A relationship with the land

“Choose a job you love, and you’ll never work a day in your life.”
For Jim Martin, Charleston Parks Conservancy program director and James Island farmer, no saying could be more apropos.
“I’ve always known I wanted to garden. Even as a tiny child, my parents always let me have a little garden plot of whatever I wanted. And I knew I wanted to study horticulture at Clemson when I was in the tenth grade,” Martin said.
Martin has spent his entire working life acting on his childhood impulse to make things grow. He has worked in public horticulture throughout South Carolina for more than 25 years. At Riverbanks Zoo, he played a pivotal role in conceptualizing and developing the zoo’s 90-acre botanical garden.
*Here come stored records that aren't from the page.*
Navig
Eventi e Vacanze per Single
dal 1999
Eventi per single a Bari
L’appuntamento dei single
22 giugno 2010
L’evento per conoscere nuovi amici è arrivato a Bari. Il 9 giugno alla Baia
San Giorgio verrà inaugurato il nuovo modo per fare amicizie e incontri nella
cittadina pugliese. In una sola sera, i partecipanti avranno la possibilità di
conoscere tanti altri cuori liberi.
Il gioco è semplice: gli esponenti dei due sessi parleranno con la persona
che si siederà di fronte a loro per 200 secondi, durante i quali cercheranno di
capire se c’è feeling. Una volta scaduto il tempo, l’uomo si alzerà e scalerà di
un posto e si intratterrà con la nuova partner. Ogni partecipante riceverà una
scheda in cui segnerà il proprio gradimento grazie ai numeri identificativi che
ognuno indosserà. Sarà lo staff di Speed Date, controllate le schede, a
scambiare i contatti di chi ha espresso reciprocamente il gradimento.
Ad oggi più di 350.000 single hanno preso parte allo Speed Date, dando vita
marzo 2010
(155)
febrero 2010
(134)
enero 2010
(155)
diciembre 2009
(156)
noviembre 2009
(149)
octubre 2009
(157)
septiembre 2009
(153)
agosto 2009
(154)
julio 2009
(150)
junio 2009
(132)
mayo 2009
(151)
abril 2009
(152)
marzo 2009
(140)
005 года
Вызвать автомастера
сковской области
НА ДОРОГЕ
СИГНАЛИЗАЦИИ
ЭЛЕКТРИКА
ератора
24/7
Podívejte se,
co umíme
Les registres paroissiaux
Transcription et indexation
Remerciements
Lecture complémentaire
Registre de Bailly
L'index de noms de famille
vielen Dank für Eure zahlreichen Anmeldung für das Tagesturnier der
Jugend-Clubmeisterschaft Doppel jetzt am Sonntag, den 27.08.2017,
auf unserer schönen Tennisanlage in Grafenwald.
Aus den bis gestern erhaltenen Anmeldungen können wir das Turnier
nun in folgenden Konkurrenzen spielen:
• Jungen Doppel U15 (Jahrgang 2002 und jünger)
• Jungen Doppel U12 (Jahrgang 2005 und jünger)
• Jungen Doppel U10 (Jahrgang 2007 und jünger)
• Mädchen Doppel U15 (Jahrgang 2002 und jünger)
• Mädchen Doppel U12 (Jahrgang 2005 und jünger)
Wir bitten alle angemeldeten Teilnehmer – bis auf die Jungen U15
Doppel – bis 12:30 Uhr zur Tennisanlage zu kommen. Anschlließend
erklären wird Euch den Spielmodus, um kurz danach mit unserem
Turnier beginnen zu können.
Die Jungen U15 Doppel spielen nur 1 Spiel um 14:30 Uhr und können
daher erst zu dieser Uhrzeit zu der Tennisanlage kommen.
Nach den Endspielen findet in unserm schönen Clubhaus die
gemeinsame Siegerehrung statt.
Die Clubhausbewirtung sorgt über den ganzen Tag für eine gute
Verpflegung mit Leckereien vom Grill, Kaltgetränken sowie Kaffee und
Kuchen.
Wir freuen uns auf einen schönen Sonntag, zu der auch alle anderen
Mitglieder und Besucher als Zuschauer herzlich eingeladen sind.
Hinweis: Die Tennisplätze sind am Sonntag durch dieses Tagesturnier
He was instrumental in master plan development for the Mepkin Abbey Botanical Garden. He has also been vice-president of horticulture for Brookgreen Gardens on Pawleys Island.
In 2007, S.C. businesswoman Darla Moore invited Martin to help launch the nonprofit Charleston Parks Conservancy, which partners with the City of Charleston and local communities to renovate and maintain the city’s parks and greenspaces through its Charleston Park Angels program.
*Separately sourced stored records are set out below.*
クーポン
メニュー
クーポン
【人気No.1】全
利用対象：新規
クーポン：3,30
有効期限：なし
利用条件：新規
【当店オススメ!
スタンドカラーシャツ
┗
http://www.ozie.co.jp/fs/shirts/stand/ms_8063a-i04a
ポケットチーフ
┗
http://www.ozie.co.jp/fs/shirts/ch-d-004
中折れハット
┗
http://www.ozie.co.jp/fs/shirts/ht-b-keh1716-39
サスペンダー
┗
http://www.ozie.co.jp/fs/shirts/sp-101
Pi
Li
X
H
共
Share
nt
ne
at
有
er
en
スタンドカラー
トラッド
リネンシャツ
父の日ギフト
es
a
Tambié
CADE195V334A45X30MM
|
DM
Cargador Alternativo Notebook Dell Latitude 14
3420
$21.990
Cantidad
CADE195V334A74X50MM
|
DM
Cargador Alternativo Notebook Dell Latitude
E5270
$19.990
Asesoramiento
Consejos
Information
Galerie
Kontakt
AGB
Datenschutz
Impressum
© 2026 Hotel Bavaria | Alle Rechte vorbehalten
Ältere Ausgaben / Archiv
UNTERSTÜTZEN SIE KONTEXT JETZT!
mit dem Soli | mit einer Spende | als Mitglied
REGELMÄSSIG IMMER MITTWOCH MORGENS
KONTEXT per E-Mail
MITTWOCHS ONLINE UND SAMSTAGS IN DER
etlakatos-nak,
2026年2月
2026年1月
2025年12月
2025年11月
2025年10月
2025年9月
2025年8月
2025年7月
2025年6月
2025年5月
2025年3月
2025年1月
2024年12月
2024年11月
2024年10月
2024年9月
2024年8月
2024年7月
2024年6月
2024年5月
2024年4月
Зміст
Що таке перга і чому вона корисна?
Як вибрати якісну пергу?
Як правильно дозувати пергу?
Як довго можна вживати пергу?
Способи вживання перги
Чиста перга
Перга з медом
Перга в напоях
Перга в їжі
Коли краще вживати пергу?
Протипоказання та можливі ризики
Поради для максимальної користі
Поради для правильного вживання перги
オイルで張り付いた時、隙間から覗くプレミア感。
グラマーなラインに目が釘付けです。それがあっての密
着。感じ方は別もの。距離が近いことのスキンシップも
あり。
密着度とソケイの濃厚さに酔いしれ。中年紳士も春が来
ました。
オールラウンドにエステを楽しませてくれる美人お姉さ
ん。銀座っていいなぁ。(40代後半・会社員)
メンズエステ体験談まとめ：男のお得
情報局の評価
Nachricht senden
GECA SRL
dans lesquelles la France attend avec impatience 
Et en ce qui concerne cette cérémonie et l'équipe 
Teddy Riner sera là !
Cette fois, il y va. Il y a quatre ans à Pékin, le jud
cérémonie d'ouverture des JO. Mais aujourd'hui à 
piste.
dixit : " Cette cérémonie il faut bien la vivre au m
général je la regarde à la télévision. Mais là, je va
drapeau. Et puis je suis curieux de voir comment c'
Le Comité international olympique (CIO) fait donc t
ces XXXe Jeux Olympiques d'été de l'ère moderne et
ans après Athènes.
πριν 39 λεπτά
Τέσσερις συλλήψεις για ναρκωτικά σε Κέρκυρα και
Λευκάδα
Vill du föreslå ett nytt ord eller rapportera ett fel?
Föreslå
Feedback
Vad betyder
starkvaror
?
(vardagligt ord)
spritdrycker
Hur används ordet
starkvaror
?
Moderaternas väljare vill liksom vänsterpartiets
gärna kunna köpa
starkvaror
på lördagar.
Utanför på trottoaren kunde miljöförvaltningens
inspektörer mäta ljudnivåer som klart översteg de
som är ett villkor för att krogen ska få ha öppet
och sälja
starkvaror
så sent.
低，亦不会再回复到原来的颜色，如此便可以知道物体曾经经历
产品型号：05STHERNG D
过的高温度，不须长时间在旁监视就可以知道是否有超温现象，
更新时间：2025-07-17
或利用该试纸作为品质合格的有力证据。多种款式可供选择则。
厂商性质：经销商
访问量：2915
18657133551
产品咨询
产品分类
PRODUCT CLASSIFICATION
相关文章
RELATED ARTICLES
“The Park Angels program is founded on the concept that if you give people the opportunity to help with their parks and greenspaces, they will make it happen,” Martin said. The group is currently filling bare patches of dirt with lush plantings and replacing decades-old playground equipment with the latest and safest at 27 sites.
But Martin’s life wouldn’t be complete if he didn’t also grow vegetables as he did when he was a child, so in 2012, he started a small boutique farm on Johns Island where he leases 1.25 acres through Lowcountry Local First’s incubator farm program. Martin sells his seasonal vegetables and herbs to local restaurants by focusing on what each restaurant’s specific needs might be and what he as a small farmer can grow for them. Martin says that the evolving “foodie culture” in Charleston has resulted in the understanding that buying fresh, locally grown, high-quality produce results in a better product.
“I’ve had a great career. I love what I’m doing. And what I did at Clemson helped get me here,” Martin said.